言葉なんて子を捨てる親と保育所のやりとり

散歩

 昼頃、春の陽気にあてられて六キロメートルをぼんやりと歩いた。大きな公園があったものの、私の記憶力では今何を語るべきかがわからない。選別することができない。いびつに大きく回った一周は引き伸ばされた写真のような、星座のような円をマップアプリに描いた。

 家に帰ると、何をしていいのかわからなくて、網戸を前に体育座りをする。スマホを見ていると夕暮れはもう終わっていた。オレンジを剥いてしゃぶり尽くすと、手がべたついた。靴下で拭くと、靴下は鮮やかな色になってしまった。何をしたらいいんだろう。何を私はしていないのだろうか。混乱しているわけではない。今になって思えば、躁がなんとなくの範囲を広めたのだ。私はなんとなくコートを着た。なんとなくバッテリーを持った。なんとなく靴を履いた。なんとなく外に出た。

 記憶力はないのに飽き性だから、適当に歩くことにした。電車は下り方面。線路に沿ったら知らない住宅街だ。住宅街はどこでも同じで、住宅街とはすこし外れたところに生まれた私からしたら、ずっとすこし外れたところにあるのだろう。音楽を聴いていたら初めて東京に来たみたい。失恋を引きずってるみたい。いろんなことを考えているけど、どれも固執するほどの距離ではなくなっていた。元カノのことや、元友人のことや、元同級生のことを思い出した。時折強がりみたいに足元の小石を蹴っ飛ばすけど、どうせまた追い付いて、蹴り飛ばして、見失った。みんな見失っていけばいい。

 いろんな東京が耳元で鳴っていて、おそらくこの人たちは東京という土地と個人的の記憶を結びつけるみたいに祈っているのだと思う。風船を木の枝に結びつけて飛んでいかないように、またこの場所に来たら思い出せるように。私は記憶力がないので、出来事を覚えていられない。デジャヴを見たら、前にもここに来たことがあったのではないかと記憶の方を疑ってしまうくらいだ。蹴り飛ばす小石と、靴のなかで違和感を発し続ける小石。どっちがいいのかわからない。なるようになるのか、なるようになるまで待てるのか。不安になるくせに答えはでない。

 どこにでもある三叉路が地元の道に似ている。遠いために歩いては行けないが、親の車に乗るとよく通る道。たまに夢のなかに出る。私は夢の中で帰れないと嘆く。現実の私は帰りたくないと嘆いている。

 市外局番が03から042になるほど歩いた。どこへも行ける気がする。一晩どっかの漫画喫茶で泊まってもいいと思う。子供の冒険のように一歩だけ日常の外に出て、高揚感だけ持ち帰って馬鹿にされたい。あまりに遠く歩きすぎたから、近所に貼られた猫の捜索のポスターを思い出した。猫なんて一匹もいないから、都会では猫を食べるのだろうか。野良猫のことを思い出す。小学生の頃、誰かが公園で猫を飼おうと言い出した。みんなでツナ缶を買って、クロと名付けていた。一週間後、友人のいとこがその猫をもらっていった。クロはエミリーと名付けられた。私は野良のくせに名前で呼ばれるような人でありたい。でもそれが向いていないことだってわかっている。

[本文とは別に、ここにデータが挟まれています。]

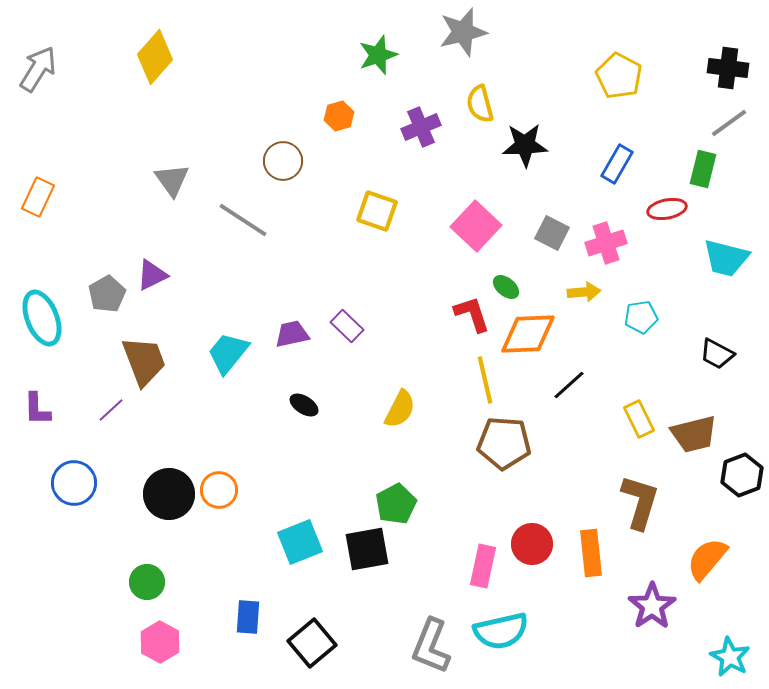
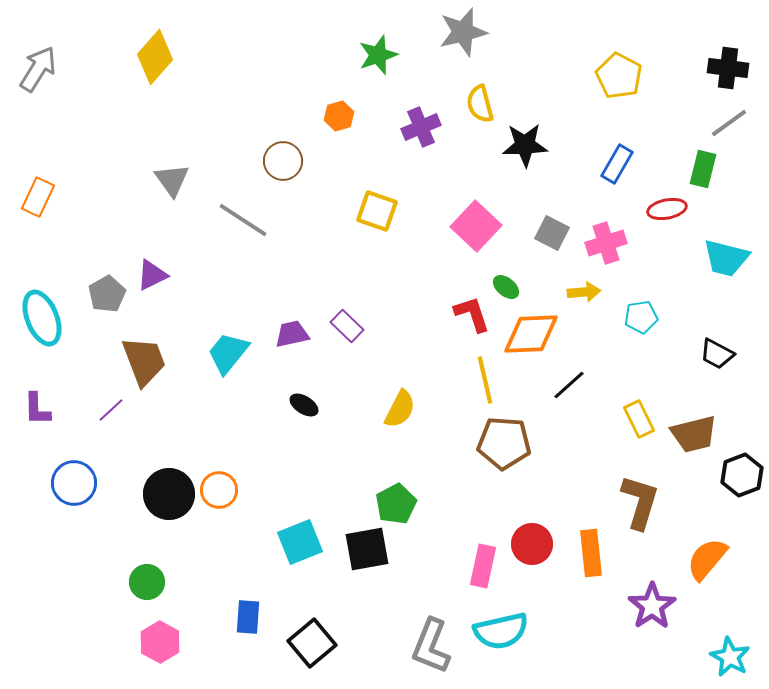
orange diamond at (528, 334): moved 3 px right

 時々思い出したように空を眺めて、なにもないことを確認する。偽札だと知っているのに透かしを見るみたいだ。元カノと入った菓子屋に、思いがけないルートで遭遇する。一駅歩いたのだと気づく。戻るなら今のうちのような気もする。でも、戻るほどの気力がある訳じゃない。私はすでに臭いのついたものを嫌うために、見慣れた景色に落胆するようになっている。まだまだ歩く。カップルが歩いていたり、自転車を買ってもらえない子供が走っていたりする。カップルを見ていると繋いだ手で何か持っているのではないかとの思いに固執してしまう。昼間はベビーカーを押す夫婦を見て、葬列のようだと思った。私の祖母は死にかけている。

 祖母が死んだ。千葉への下り列車を待つスーツ姿の私があまりにも遠い次の発車に時刻に項垂れている。わかっている。帰るという現実を受け止めきれないから、高速バスに乗らなかった。遠回りして時間がかかっても電車を選んだ。東京から初めて電車で千葉に向かう。空想が飛躍して、この事を真実としてツイッターにでも呟いてみようと思うのだが、誰も興味がないからこそ嘘だと見破られない嘘はなにも価値がないことに気づいてやめた。

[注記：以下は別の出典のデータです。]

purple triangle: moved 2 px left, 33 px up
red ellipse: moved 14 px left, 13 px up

 もう一駅歩いた。帰路を歩くほどの体力はなかった。駅に入るかを悩み、うずまきのように駅との距離を縮めて、意を決して駅の階段を上る。車中は一回壊されてボンドで修復された陶器の人間たちばかりだ。私を責めている気がする。二駅先の最寄りへは七分弱で着いた。一時間以上歩いたのに。

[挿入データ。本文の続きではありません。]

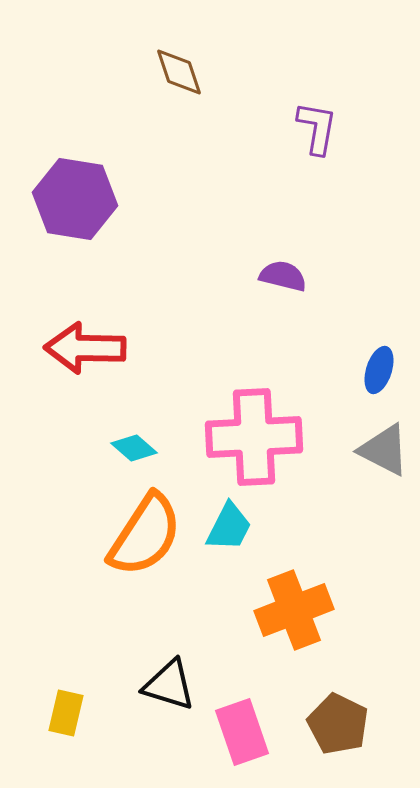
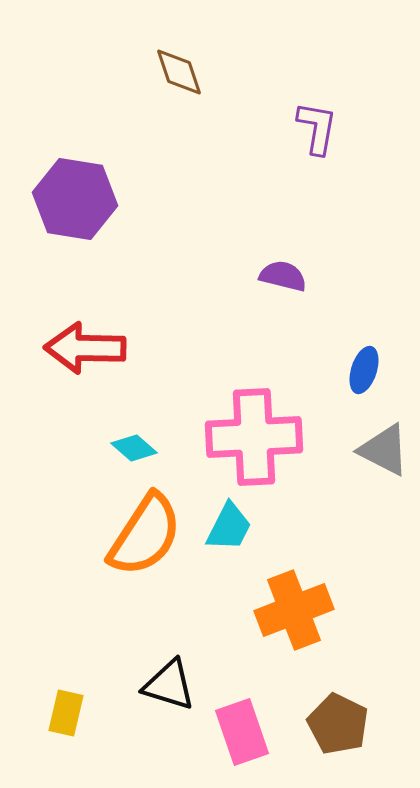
blue ellipse: moved 15 px left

 改札で先を行く人が、トラウマをフラッシュバックさせた。後ろや横を並走する人が私を笑っている気がする。私の知り合いな気がする。鍵をメリケンサックになるように強く握りしめた私は、後ろを振り向けずにいそいそと階段を上る。散歩は終わった。iPhoneでは私は今日十四点八キロメートルを歩いたらしい。躁病だ。眠たくない。腹も空かない。なにかをしたい。理性では押し止めようと、なにもするなと騒いでいる。私と冷静な観点の私、そしてそれを見る私に私は苛まれている。病的だよくそったれ。近いうちにまた病院に入るような気がするよ。